**Work to complete:** With every picture left out, give the data below back exactly.

**Data to use:**
▼
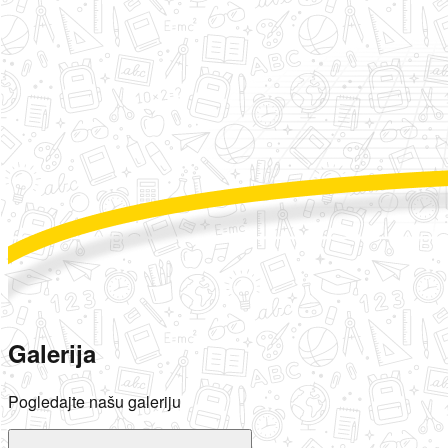
Galerija
Pogledajte našu galeriju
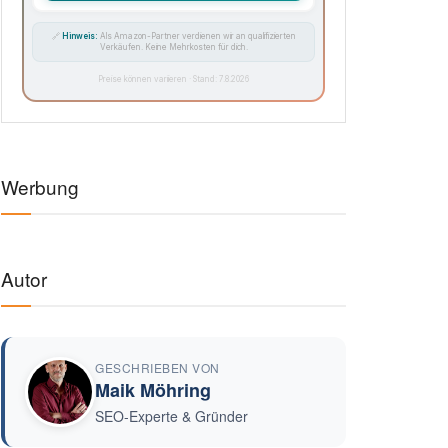
🔗
Hinweis:
Als Amazon-Partner verdienen wir an qualifizierten
Verkäufen. Keine Mehrkosten für dich.
Preise können variieren · Stand: 7.8.2026
Werbung
Autor
GESCHRIEBEN VON
Maik Möhring
SEO-Experte & Gründer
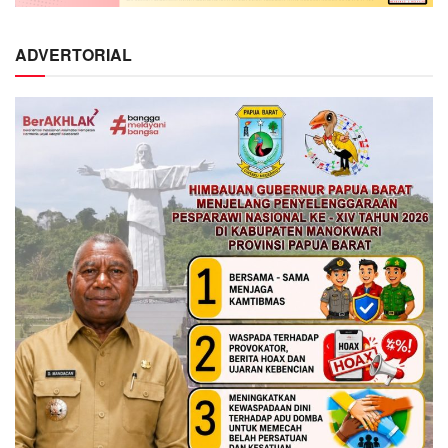
ADVERTORIAL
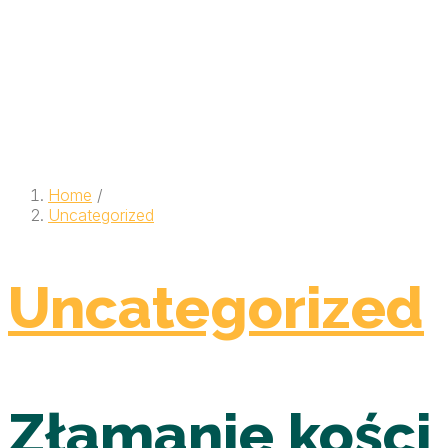
Home
/
Uncategorized
Uncategorized
Złamanie kości 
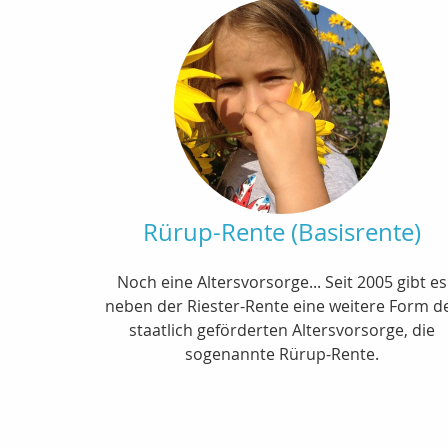
Rürup-Rente (Basisrente)
Noch eine Altersvorsorge... Seit 2005 gibt es
neben der Riester-Rente eine weitere Form d
staatlich geförderten Altersvorsorge, die
sogenannte Rürup-Rente.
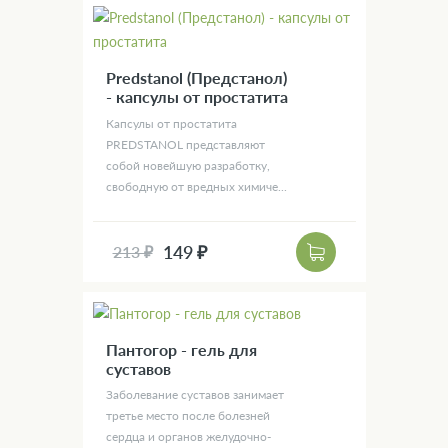
Predstanol (Предстанол)
- капсулы от простатита
Капсулы от простатита
PREDSTANOL представляют
собой новейшую разработку,
свободную от вредных химиче...
149 ₽
213 ₽
Пантогор - гель для
суставов
Заболевание суставов занимает
третье место после болезней
сердца и органов желудочно-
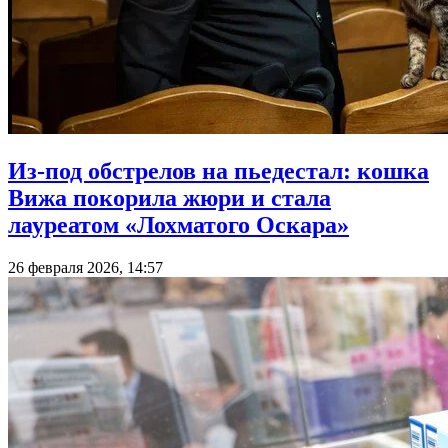
Из-под обстрелов на пьедестал: кошка
Вижа покорила жюри и стала
лауреатом «Лохматого Оскара»
26 февраля 2026, 14:57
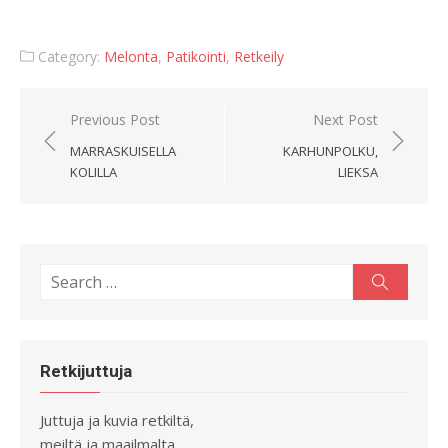
Category:
Melonta
,
Patikointi
,
Retkeily
Artikkelien
Previous Post
Next Post
selaus
MARRASKUISELLA
KARHUNPOLKU,
KOLILLA
LIEKSA
Search
Search
for:
Retkijuttuja
Juttuja ja kuvia retkiltä,
meiltä ja maailmalta.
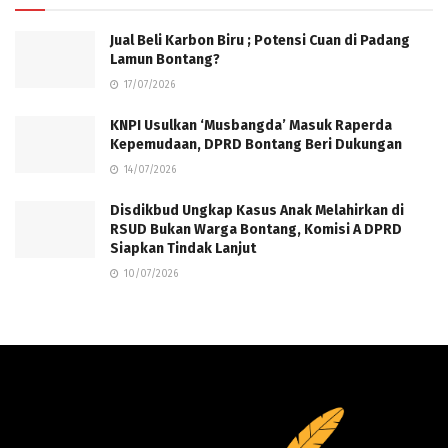
Jual Beli Karbon Biru ; Potensi Cuan di Padang
Lamun Bontang?
17/07/2026
KNPI Usulkan ‘Musbangda’ Masuk Raperda
Kepemudaan, DPRD Bontang Beri Dukungan
14/07/2026
Disdikbud Ungkap Kasus Anak Melahirkan di
RSUD Bukan Warga Bontang, Komisi A DPRD
Siapkan Tindak Lanjut
10/07/2026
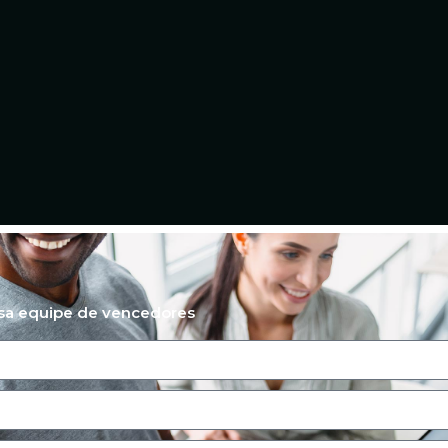
ssa equipe de vencedores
▲
**The answer:**
Galerija
Pogledajte našu galeriju
🔗
Hinweis:
Als Amazon-Partner verdienen wir an qualifizierten
Verkäufen. Keine Mehrkosten für dich.
Preise können variieren · Stand: 7.8.2026
Werbung
Autor
GESCHRIEBEN VON
Maik Möhring
SEO-Experte & Gründer
ADVERTORIAL
Home
/
Uncategorized
Uncategorized
Złamanie kości 
Rürup-Rente (Basisrente)
Noch eine Altersvorsorge... Seit 2005 gibt es
neben der Riester-Rente eine weitere Form d
staatlich geförderten Altersvorsorge, die
sogenannte Rürup-Rente.
Predstanol (Предстанол)
- капсулы от простатита
Капсулы от простатита
PREDSTANOL представляют
собой новейшую разработку,
свободную от вредных химиче...
149 ₽
213 ₽
Пантогор - гель для
суставов
Заболевание суставов занимает
третье место после болезней
сердца и органов желудочно-
Из-под обстрелов на пьедестал: кошка
Вижа покорила жюри и стала
лауреатом «Лохматого Оскара»
26 февраля 2026, 14:57
Category:
Melonta
,
Patikointi
,
Retkeily
Artikkelien
Previous Post
Next Post
selaus
MARRASKUISELLA
KARHUNPOLKU,
KOLILLA
LIEKSA
Search
Search
for:
Retkijuttuja
Juttuja ja kuvia retkiltä,
meiltä ja maailmalta.
Jual Beli Karbon Biru ; Potensi Cuan di Padang
Lamun Bontang?
17/07/2026
KNPI Usulkan ‘Musbangda’ Masuk Raperda
Kepemudaan, DPRD Bontang Beri Dukungan
14/07/2026
Disdikbud Ungkap Kasus Anak Melahirkan di
RSUD Bukan Warga Bontang, Komisi A DPRD
Siapkan Tindak Lanjut
10/07/2026
ssa equipe de vencedores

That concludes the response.